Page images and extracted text
----
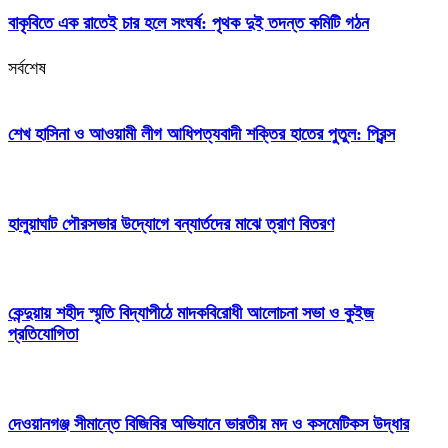
বাকৃবিতে এক রাতেই চার হলে সংঘর্ষ: পৃথক দুই তদন্ত কমিটি গঠন
সর্বশেষ
শেখ হাসিনা ও আওয়ামী লীগ আধিপত্যবাদী শক্তির হাতের পুতুল: প্রিন্স
হালুয়াঘাট পৌরসভার উদ্যোগে বন্যার্তদের মাঝে ত্রাণ বিতরণ
কেন্দুয়ায় শহীদ স্মৃতি বিদ্যাপীঠে মাদকবিরোধী আলোচনা সভা ও কুইজ
প্রতিযোগিতা
দেওয়ানগঞ্জ সীমান্তে বিজিবির অভিযানে ভারতীয় মদ ও কসমেটিকস উদ্ধার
----
▸ **Activity**: Output only the lines from the one that contains "শেখ হাসিনা ও" through the final line of the records, exactly as given.

▸ **Response to the exercise**:
শেখ হাসিনা ও আওয়ামী লীগ আধিপত্যবাদী শক্তির হাতের পুতুল: প্রিন্স
হালুয়াঘাট পৌরসভার উদ্যোগে বন্যার্তদের মাঝে ত্রাণ বিতরণ
কেন্দুয়ায় শহীদ স্মৃতি বিদ্যাপীঠে মাদকবিরোধী আলোচনা সভা ও কুইজ
প্রতিযোগিতা
দেওয়ানগঞ্জ সীমান্তে বিজিবির অভিযানে ভারতীয় মদ ও কসমেটিকস উদ্ধার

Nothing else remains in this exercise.